OpenAI Assistants API — Build AI Agents

Sanjeev SharmaSanjeev Sharma
7 min read

Advertisement

Introduction

The OpenAI Assistants API enables building AI agents that can interact with external tools, maintain state across conversations, and perform complex workflows. Unlike basic chat completions, Assistants handle conversation state management, tool integration, and multi-step processes automatically. This guide covers building production-ready AI agents using the Assistants API.

Understanding Assistants vs Chat Completions

The Assistants API handles state and tool calling differently than basic chat completions:

Chat Completions API: You manage conversation history, tool execution, and retry logic manually. Simpler but requires more code.

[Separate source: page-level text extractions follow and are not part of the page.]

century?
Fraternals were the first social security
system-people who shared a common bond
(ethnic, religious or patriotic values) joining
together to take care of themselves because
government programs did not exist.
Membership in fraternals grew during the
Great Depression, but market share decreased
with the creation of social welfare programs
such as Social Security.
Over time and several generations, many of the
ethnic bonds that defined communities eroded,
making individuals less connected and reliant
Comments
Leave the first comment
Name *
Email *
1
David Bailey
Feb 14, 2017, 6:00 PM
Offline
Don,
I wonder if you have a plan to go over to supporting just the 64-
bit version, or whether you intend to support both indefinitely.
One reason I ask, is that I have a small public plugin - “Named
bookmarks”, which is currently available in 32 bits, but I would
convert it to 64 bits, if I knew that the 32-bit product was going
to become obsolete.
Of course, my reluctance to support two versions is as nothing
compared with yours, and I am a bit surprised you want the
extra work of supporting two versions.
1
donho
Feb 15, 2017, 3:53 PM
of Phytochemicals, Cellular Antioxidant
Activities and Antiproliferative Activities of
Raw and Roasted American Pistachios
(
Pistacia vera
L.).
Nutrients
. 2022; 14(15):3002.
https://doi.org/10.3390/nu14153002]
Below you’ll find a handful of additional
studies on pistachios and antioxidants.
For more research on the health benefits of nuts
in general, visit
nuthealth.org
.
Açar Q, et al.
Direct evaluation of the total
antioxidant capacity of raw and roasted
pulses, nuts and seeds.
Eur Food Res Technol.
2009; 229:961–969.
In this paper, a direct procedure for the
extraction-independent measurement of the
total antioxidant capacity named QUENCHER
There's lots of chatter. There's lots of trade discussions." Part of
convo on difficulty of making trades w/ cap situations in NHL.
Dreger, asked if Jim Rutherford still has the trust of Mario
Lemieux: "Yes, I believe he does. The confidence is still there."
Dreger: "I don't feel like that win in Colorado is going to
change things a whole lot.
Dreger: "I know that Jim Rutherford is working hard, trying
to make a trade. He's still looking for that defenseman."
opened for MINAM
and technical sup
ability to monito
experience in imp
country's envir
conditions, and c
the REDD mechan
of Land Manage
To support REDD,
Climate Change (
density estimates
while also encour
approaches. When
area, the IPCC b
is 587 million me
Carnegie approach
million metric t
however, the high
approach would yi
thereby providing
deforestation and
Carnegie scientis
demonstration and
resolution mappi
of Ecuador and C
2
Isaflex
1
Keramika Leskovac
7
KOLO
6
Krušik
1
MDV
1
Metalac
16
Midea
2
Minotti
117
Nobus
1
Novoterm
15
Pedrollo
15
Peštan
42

Assistants API: Manages conversation threads, tool calling, and retry logic automatically. More complex setup but cleaner for multi-turn interactions.

Use Assistants API when building:

  • Stateful conversational agents
  • Tools that call external APIs or functions
  • Applications requiring persistent conversation history
  • Complex workflows with multiple steps

Use Chat Completions API when building:

  • Simpler applications where stateless is acceptable
  • High-volume applications where managed state adds latency
  • Simple code generation or analysis tasks

Creating Your First Assistant

An Assistant requires:

  1. A system prompt (instructions for behavior)
  2. Optional tools (functions the assistant can call)
  3. Optional knowledge files (documents to reference)
from openai import OpenAI

client = OpenAI(api_key="your-api-key")

# Step 1: Create an Assistant
assistant = client.beta.assistants.create(
    name="Code Review Assistant",
    description="Analyzes code for quality and security issues",
    instructions="""You are an expert code reviewer. Your job is to:
1. Identify security vulnerabilities
2. Suggest performance improvements
3. Point out violations of best practices
4. Recommend refactoring opportunities

Be constructive and explain your reasoning.""",
    model="gpt-4o",
    tools=[
        {
            "type": "function",
            "function": {
                "name": "get_code_metrics",
                "description": "Get complexity metrics for code",
                "parameters": {
                    "type": "object",
                    "properties": {
                        "code": {
                            "type": "string",
                            "description": "The code to analyze"
                        }
                    },
                    "required": ["code"]
                }
            }
        }
    ]
)

print(f"Assistant created: {assistant.id}")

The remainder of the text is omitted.